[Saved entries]
◇ ◇ ◇ ◇ ◇
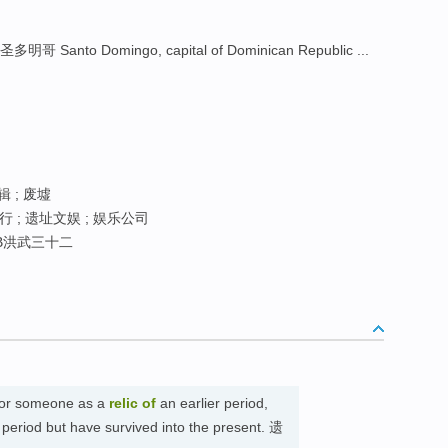
圣多明哥 Santo Domingo, capital of Dominican Republic ...
 ; 废墟
行 ; 遗址文娱 ; 娱乐公司
VB洪武三十二
g or someone as a
relic
of
an earlier period,
 period but have survived into the present. 遗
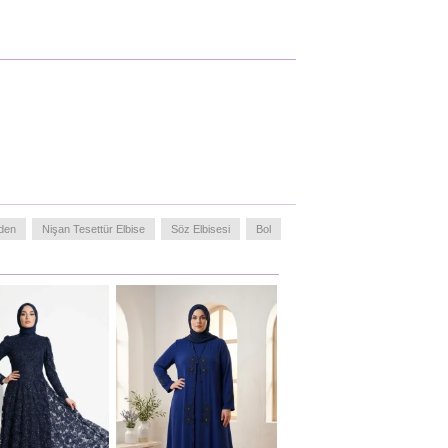
den
Nişan Tesettür Elbise
Söz Elbisesi
Bol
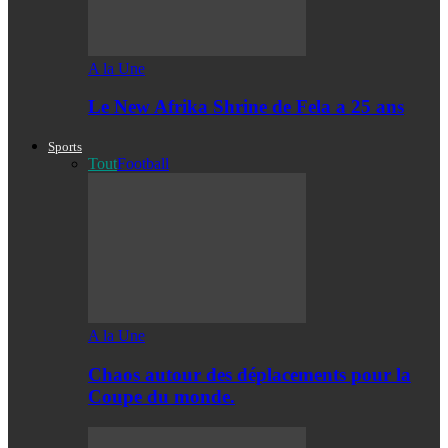
A la Une
Le New Afrika Shrine de Fela a 25 ans
Sports
Tout
Football
A la Une
Chaos autour des déplacements pour la
Coupe du monde.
◇ ◇ ◇ ◇ ◇
## Task requirements
Every line above in which the word "period" occurs needs to be copied.

## Solution to this exercise
an earlier period,
 period but have survived into the present. 遗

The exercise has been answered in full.